Aurions-nous fait mieux qu’eux, si nous nous étions trou­vés dans le même cas ? Lorsque des peuples pla­cés dans de telles condi­tions ont pu, avec leurs seules res­sources, orga­ni­ser des États comme ceux de Gha­na ou de Goa ; consti­tuer et main­te­nir des centres d’é­tudes comme Tom­bouc­tou, par exemple ; pro­duire des hommes d’É­tat comme le Man­sa Gon­go-Mous­sa ou l’as­ki­va Moham­med, des conqué­rants même, comme Ous­man­dan Fodio et Ed-Hadj-Omar ; des savants et des let­trés qui ont réus­si, sans l’aide de dic­tion­naires, ni d’une langue véhi­cu­laire quel­conque, à pos­sé­der suf­fi­sam­ment l’a­rabe pour le com­prendre à livre ouvert et l’é­crire cor­rec­te­ment, for­mer des idiomes dont la sou­plesse, la richesse et la pré­ci­sion font l’é­ton­ne­ment de tous ceux qui les étu­dient ; des idiomes qui pour­raient, par le simple jeu nor­mal de leurs lois mor­pho­lo­giques et sans inter­po­la­tions étran­gères, four­nir l’ins­tru­ment néces­saire à ceux qui les parlent, si ceux-ci venaient à faire, en un jour, un bond en avant de quinze ou vingt siècles… Il faut bien admettre que ces peuples ne méritent pas d’être trai­tés d’in­fé­rieurs au point de vue intellectuel.

* * * *

Et main­te­nant, voi­ci la conclu­sion de ce remar­quable travail :

« L’i­so­le­ment dans lequel des bar­rières natu­relles ont enfer­mé bien long­temps leur habi­tat, a fait des nègres d’A­frique, par rap­port aux Euro­péens, gens favo­ri­sés, des arrié­rés ou, plus exac­te­ment des attar­dés : ils ont per­du beau­coup de temps et ils ne sau­raient le rat­tra­per en un jour, ni même en un siècle. Mais ils n’ont cer­tai­ne­ment pas dit leur der­nier mot et leur his­toire n’est pas finie. »

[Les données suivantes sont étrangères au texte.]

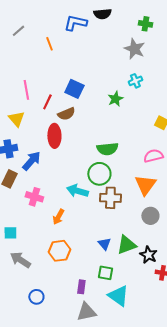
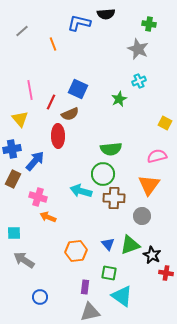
gray circle: (150, 216) -> (142, 216), moved
orange arrow: (58, 217) -> (48, 217), moved, turned 84
orange hexagon: (59, 251) -> (76, 251), moved

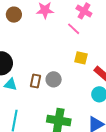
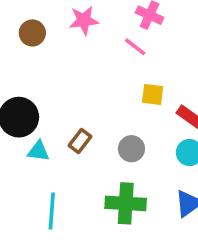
gray circle: (54, 79) -> (131, 149), moved
brown rectangle: (36, 81) -> (80, 141), turned 32

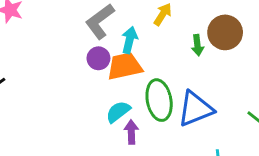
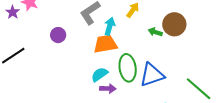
green arrow: (197, 45) -> (155, 32), turned 112
purple circle: (98, 58) -> (58, 35), moved
purple arrow: (131, 132) -> (108, 89), turned 91

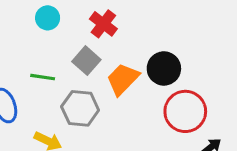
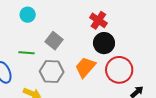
red cross: (103, 24) -> (98, 20), moved
orange trapezoid: (123, 79) -> (85, 67), moved

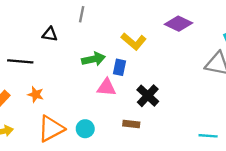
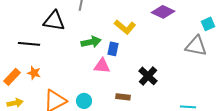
black triangle: (50, 34) -> (54, 21), size x1.6
orange star: (36, 94) -> (34, 73), moved
black cross: (148, 96) -> (148, 76), moved

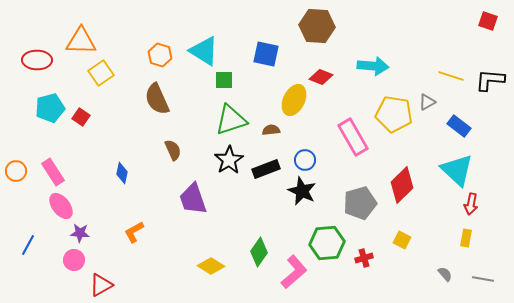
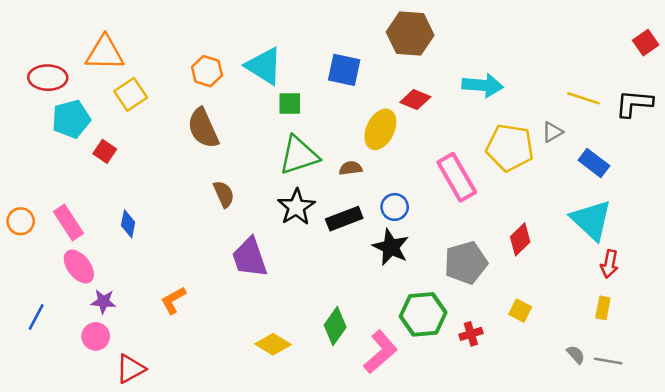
red square: (488, 21) -> (646, 43), moved, turned 36
cyan pentagon: (50, 108) -> (71, 119), moved
blue diamond: (122, 173) -> (128, 224), moved
red diamond: (402, 185) -> (520, 239), size x0.7
gray line: (483, 279) -> (608, 361), moved

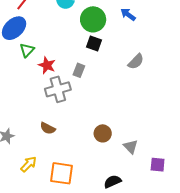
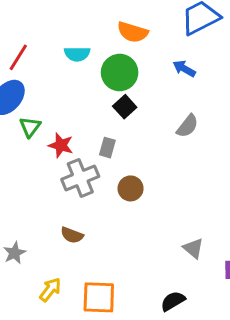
blue arrow: (128, 15) -> (184, 68), moved
black square: (94, 43) -> (125, 107), turned 35
brown circle: (103, 133) -> (131, 188), moved

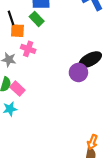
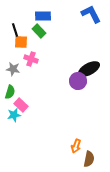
pink rectangle: (17, 89) -> (21, 105), moved
orange arrow: (92, 142) -> (76, 146), moved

Comme on le voit, par cette sub­stan­tielle cita­tion, heu­reu­se­ment pour les mal­heu­reux noirs, il y a encore quelques écri­vains fran­çais de race blanche, par­mi les­quels, j’ai l’hon­neur d’être depuis trente ans, qui ont à cœur de les défendre autre­ment qu’en les rava­lant au niveau des anthro­poïdes afri­cains. Et il y a aus­si des noirs qui « œuvrent » dans ce sens avec plus de loyau­té et d’ef­fi­ca­ci­té que M. Maran.

Pour s’en convaincre qu’il lise avec atten­tion le der­nier numé­ro (décembre 1921), de la Preus­siche Jahrbü­cher. Il y trou­ve­ra, sur le pré­sent et l’a­ve­nir de l’A­frique anglaise et fran­çaise, un magis­tral article de M. R. Asmis, où est mis élo­quem­ment en relief le rôle de son congé­nère Mar­cus Gar­vey, un noir d’en­vi­ron 45 ans, jour­na­liste de pro­fes­sion, lequel a levé har­di­ment le dra­peau de l’é­man­ci­pa­tion inté­grale de sa race. Il y ver­ra comme, par la plume et par la parole, il a su fon­der une Asso­cia­tion de nègres qui compte des mil­lions de membres. Il y ver­ra aus­si que la plu­part d’entre ceux-ci sont les lec­teurs assi­dus du Negro World. un jour­nal qu’il a fon­dé et qui est deve­nu un for­mi­dable organe de défense pour la race entière.

Conclu­sion. Que M. René Maran, s’il veut être utile à ses frères, s’ins­pire de Mar­cus Gar­vey ; qu’a­vant d’é­crire son pro­chain livre, il retourne au lycée de Bor­deaux pour par­ache­ver ses études de fran­çais. Dans ces condi­tions seule­ment il pour­ra pondre une œuvre vrai­ment utile à ses frères, qui ne sera pas nègre que par le style et évi­te­ra le plagiat.